(Extracted page text data)
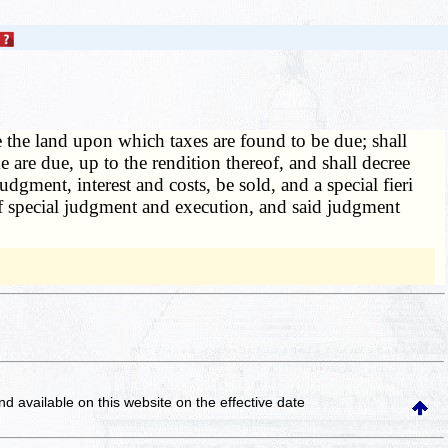
e the land upon which taxes are found to be due; shall
e are due, up to the rendition thereof, and shall decree
judgment, interest and costs, be sold, and a special fieri
s of special judgment and execution, and said judgment
and available on this website
on the effective date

## To do
Copy from the line with "and available on this website" to the final line of the records, inclusive, and add nothing else.

## Result of the exercise
and available on this website
on the effective date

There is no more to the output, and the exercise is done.